### What the task asks:
All records shown below should be given again, character for character.

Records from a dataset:

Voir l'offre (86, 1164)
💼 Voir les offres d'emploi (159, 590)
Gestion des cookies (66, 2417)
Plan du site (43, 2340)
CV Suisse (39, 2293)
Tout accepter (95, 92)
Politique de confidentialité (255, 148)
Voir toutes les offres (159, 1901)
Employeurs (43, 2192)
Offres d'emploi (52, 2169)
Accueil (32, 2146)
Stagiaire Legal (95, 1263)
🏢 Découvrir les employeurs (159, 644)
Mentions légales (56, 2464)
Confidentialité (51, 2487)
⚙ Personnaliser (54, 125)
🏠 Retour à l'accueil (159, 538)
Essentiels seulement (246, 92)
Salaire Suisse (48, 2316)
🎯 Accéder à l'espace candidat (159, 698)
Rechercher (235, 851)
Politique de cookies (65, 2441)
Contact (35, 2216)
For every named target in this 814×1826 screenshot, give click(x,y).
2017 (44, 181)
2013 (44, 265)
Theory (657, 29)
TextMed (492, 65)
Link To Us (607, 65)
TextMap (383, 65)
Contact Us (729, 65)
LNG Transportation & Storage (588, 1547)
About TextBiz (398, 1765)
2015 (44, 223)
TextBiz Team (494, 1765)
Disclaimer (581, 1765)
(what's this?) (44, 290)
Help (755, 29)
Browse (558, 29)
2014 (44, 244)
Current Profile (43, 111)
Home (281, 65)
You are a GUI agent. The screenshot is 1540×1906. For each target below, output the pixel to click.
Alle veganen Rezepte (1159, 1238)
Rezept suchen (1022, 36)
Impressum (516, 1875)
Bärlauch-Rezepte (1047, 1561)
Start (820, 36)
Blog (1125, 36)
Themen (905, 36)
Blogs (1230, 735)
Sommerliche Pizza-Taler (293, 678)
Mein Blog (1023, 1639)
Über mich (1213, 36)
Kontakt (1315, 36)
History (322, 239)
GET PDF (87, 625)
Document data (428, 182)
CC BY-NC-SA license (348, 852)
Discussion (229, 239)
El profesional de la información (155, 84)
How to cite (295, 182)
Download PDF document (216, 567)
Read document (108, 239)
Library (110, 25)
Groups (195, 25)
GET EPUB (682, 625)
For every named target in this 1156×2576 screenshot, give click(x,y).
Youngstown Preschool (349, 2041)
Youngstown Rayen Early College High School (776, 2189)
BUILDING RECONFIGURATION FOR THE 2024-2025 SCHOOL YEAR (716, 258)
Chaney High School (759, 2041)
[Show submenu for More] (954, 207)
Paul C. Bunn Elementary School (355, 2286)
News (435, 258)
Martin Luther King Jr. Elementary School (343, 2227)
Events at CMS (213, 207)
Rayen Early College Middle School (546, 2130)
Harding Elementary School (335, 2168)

### Written answer:
Voir l'offre (86, 1164)
💼 Voir les offres d'emploi (159, 590)
Gestion des cookies (66, 2417)
Plan du site (43, 2340)
CV Suisse (39, 2293)
Tout accepter (95, 92)
Politique de confidentialité (255, 148)
Voir toutes les offres (159, 1901)
Employeurs (43, 2192)
Offres d'emploi (52, 2169)
Accueil (32, 2146)
Stagiaire Legal (95, 1263)
🏢 Découvrir les employeurs (159, 644)
Mentions légales (56, 2464)
Confidentialité (51, 2487)
⚙ Personnaliser (54, 125)
🏠 Retour à l'accueil (159, 538)
Essentiels seulement (246, 92)
Salaire Suisse (48, 2316)
🎯 Accéder à l'espace candidat (159, 698)
Rechercher (235, 851)
Politique de cookies (65, 2441)
Contact (35, 2216)
For every named target in this 814×1826 screenshot, give click(x,y).
2017 (44, 181)
2013 (44, 265)
Theory (657, 29)
TextMed (492, 65)
Link To Us (607, 65)
TextMap (383, 65)
Contact Us (729, 65)
LNG Transportation & Storage (588, 1547)
About TextBiz (398, 1765)
2015 (44, 223)
TextBiz Team (494, 1765)
Disclaimer (581, 1765)
(what's this?) (44, 290)
Help (755, 29)
Browse (558, 29)
2014 (44, 244)
Current Profile (43, 111)
Home (281, 65)
You are a GUI agent. The screenshot is 1540×1906. For each target below, output the pixel to click.
Alle veganen Rezepte (1159, 1238)
Rezept suchen (1022, 36)
Impressum (516, 1875)
Bärlauch-Rezepte (1047, 1561)
Start (820, 36)
Blog (1125, 36)
Themen (905, 36)
Blogs (1230, 735)
Sommerliche Pizza-Taler (293, 678)
Mein Blog (1023, 1639)
Über mich (1213, 36)
Kontakt (1315, 36)
History (322, 239)
GET PDF (87, 625)
Document data (428, 182)
CC BY-NC-SA license (348, 852)
Discussion (229, 239)
El profesional de la información (155, 84)
How to cite (295, 182)
Download PDF document (216, 567)
Read document (108, 239)
Library (110, 25)
Groups (195, 25)
GET EPUB (682, 625)
For every named target in this 1156×2576 screenshot, give click(x,y).
Youngstown Preschool (349, 2041)
Youngstown Rayen Early College High School (776, 2189)
BUILDING RECONFIGURATION FOR THE 2024-2025 SCHOOL YEAR (716, 258)
Chaney High School (759, 2041)
[Show submenu for More] (954, 207)
Paul C. Bunn Elementary School (355, 2286)
News (435, 258)
Martin Luther King Jr. Elementary School (343, 2227)
Events at CMS (213, 207)
Rayen Early College Middle School (546, 2130)
Harding Elementary School (335, 2168)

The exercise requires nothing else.